Thursday, September 10, 2009

influence vs popularity part 3


Back in the day I was involved in some record labels, a loose collective of producers and dj's. This was in the period 89-96 when house/techno was still reasonably underground and left field, before the superclub boom (Cream, MoS etc) of the mid 90's when it all went Pete Tong.

Such was the transient/faddy nature of club music it was important to shift as many copies in the first couple of weeks as possible because after that your track was pretty much finished (unless you got licenced by one of the major labels dance offshoots, but that's another story).

In that upfront period your sales chances were boosted if you could make it onto the Mixmag magazine 'buzz chart' - the top 20 pre-release records as decreed by 'charts' that club djs submitted (bribery of drugs, sex and over-inflated dj fee's to the DMC mafia also helped!) and a good indicator of what the happening tunes in the club chart would be in the coming weeks.

With that in mind it was be a good idea to make white label copies available to dj's, pre-release, in order to get some buzz going. This is standard practice, dj's wanted upfront music before it was in the shops for the general punters to buy.

For the first few releases we compiled a list of the top 50 or so 'influencer' djs to mail out white label copies.
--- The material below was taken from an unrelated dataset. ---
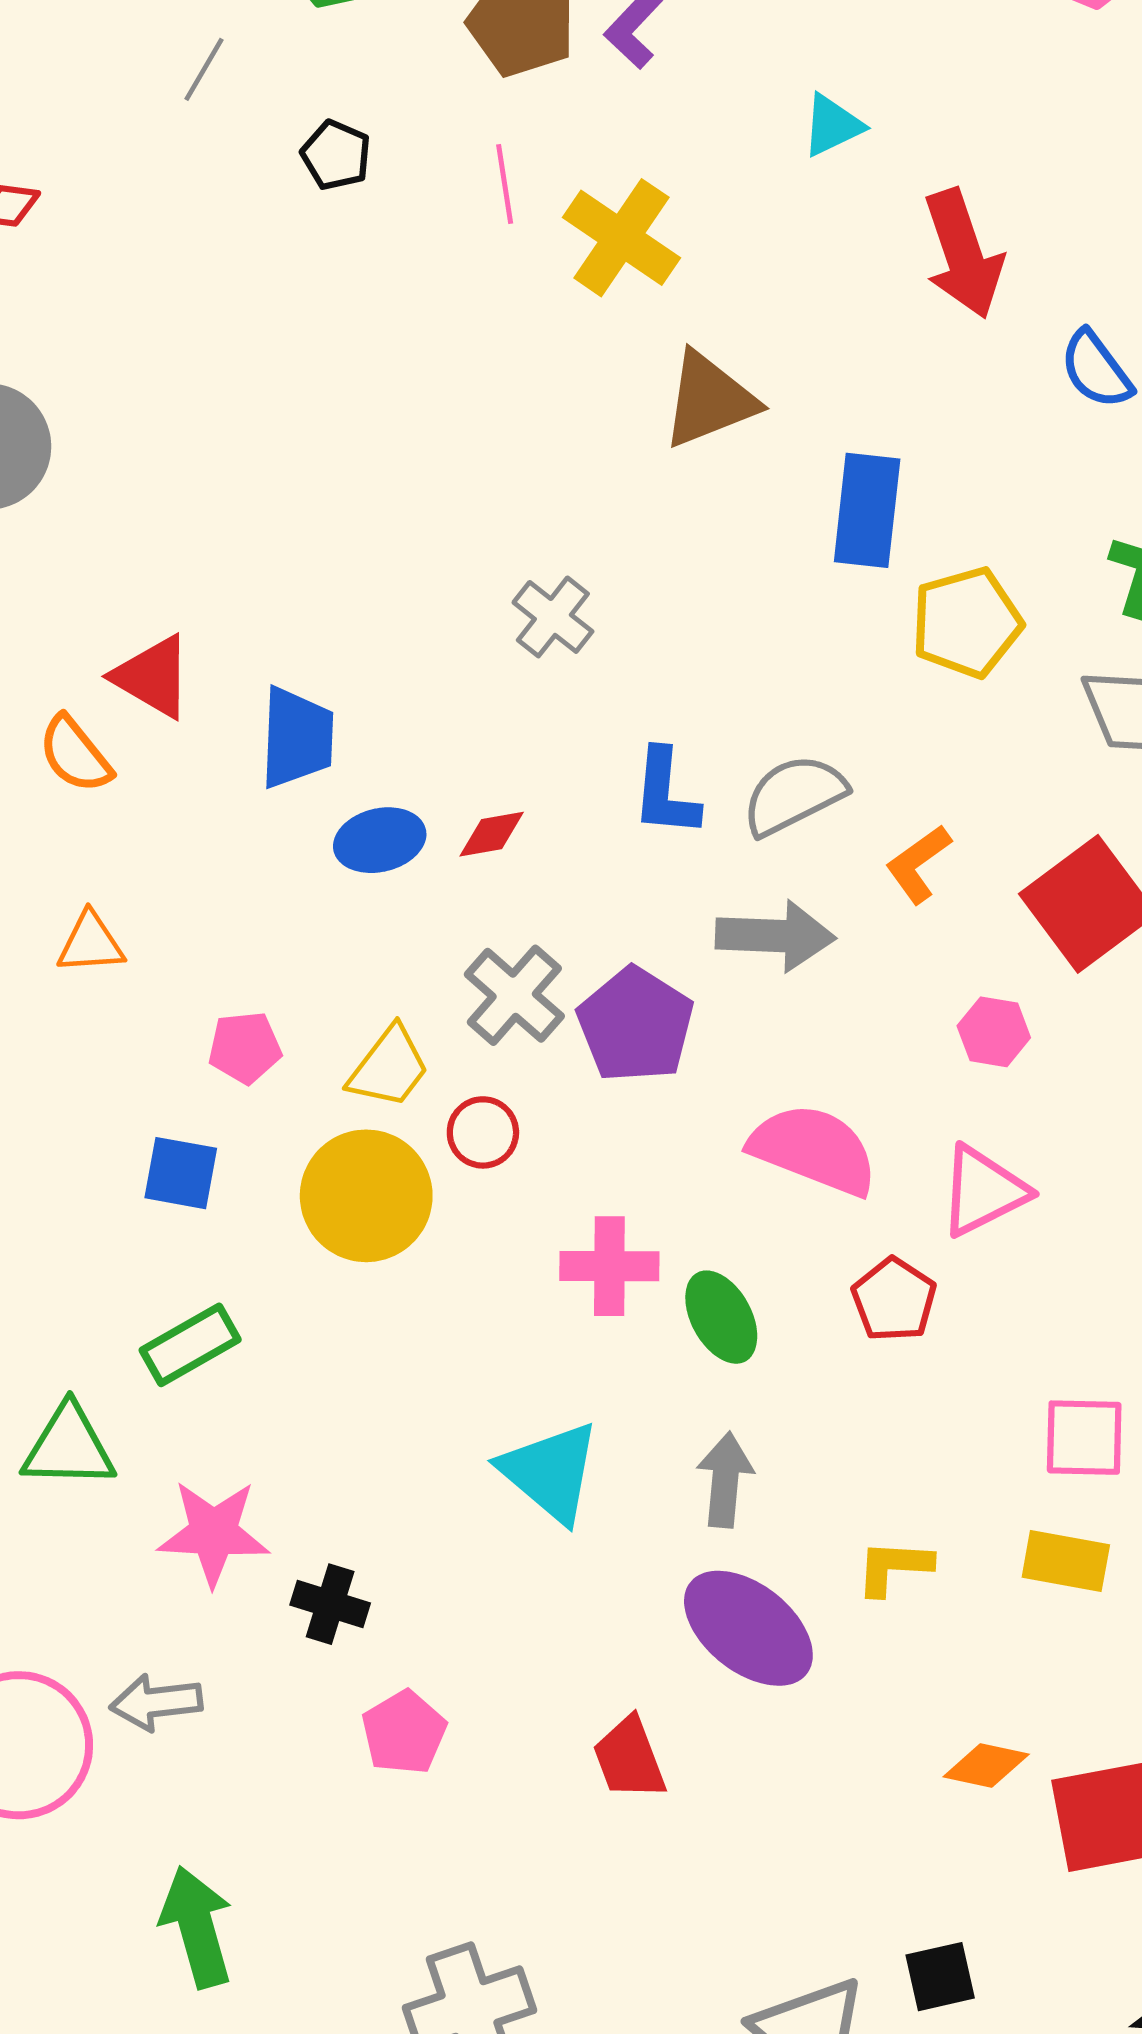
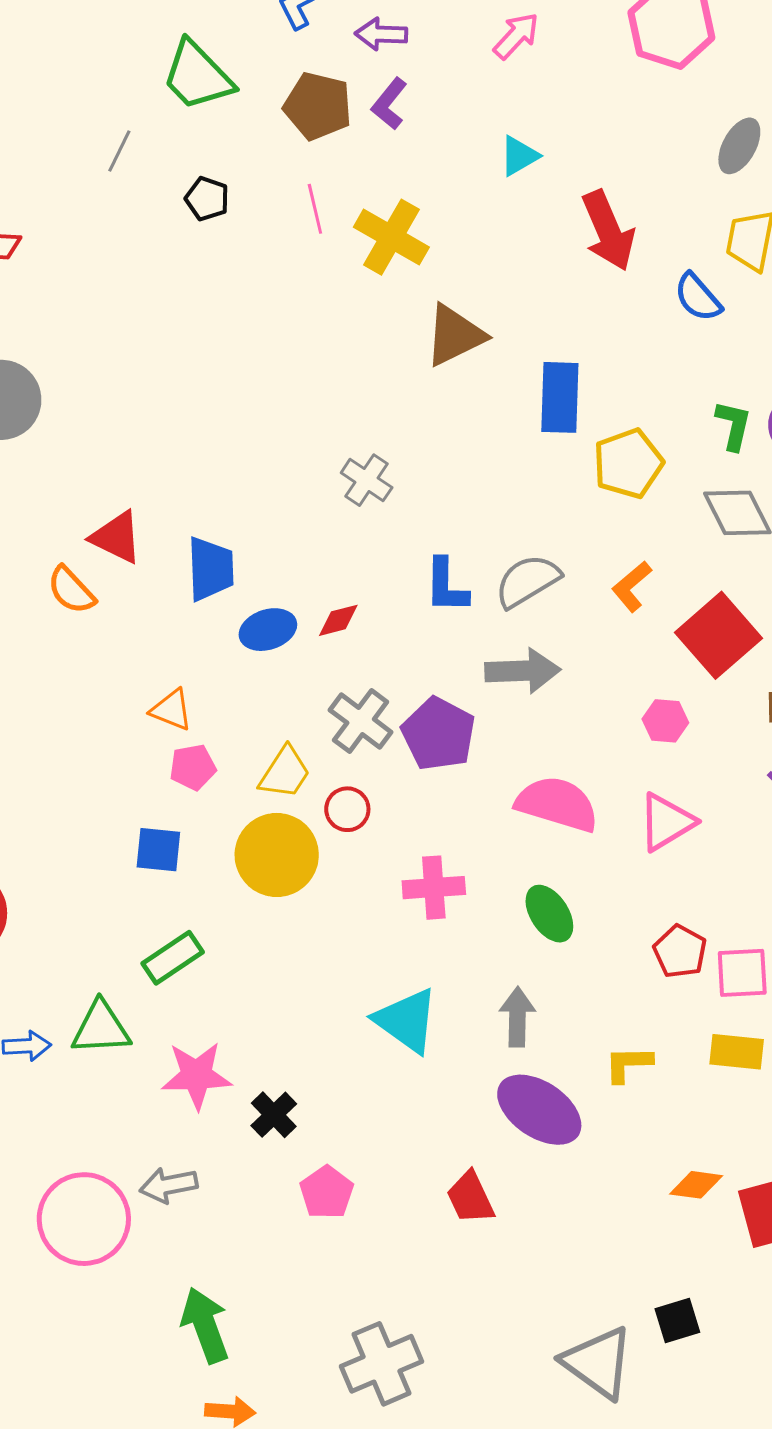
orange L-shape: (918, 864) -> (632, 586), moved
orange triangle: (91, 943) -> (171, 710), moved, turned 30
red pentagon: (894, 1300) -> (680, 951), moved
green ellipse: (721, 1317) -> (549, 914), moved
black cross: (330, 1604) -> (274, 1115), turned 33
These were the guys and girls who regularly headlined on the club circuit, yer Oakenfold, Rampling, Greame Park, Lisa Loud the Flying lot etc etc.

What we soon realised was that despite being the ones with the biggest reach and the biggest percieved influence we got little or no traction from it.
We spent a lot of time and effort trying to convince the big boys and girls to tell our story but of course, so was every other fledgling label in the country (and the world).

When these lot were getting hundreds of free records every week your chances of being the 'tune' that they picked up on was pretty slim.

We soon changed our strategy and began mailing our promos to the little guys. The resident dj's in the small clubs in the unfashionable towns with small networks (fans).
These djs were pleased to recieve free records, played them and charted them, plus they often had day jobs as club music buyers in small record shops so would stock the tunes that were kicking off in their small clubs.

BINGO! - sales.

You can see a win-win situation starting to develop here.

The double whammy is, however, the so called influencer headline djs were more likely to pick up on records that they heard the little guys play, and get massive reaction to than the stuff they were being mailed.

Hence, the little guys djs - despite the smaller reach/network - were in fact more influential than the 'influencers' in the beginning.

So whatʼs better?
1 dj with a ʻreachʼ of 100,000 who might play your tune once?
OR
100 djs with a following of 250 fans who will play your record a lot and talk about your record a lot and have the grass-roots credibility that means the (comparitively) mainstream 'influencers' look to them for the latest fashion?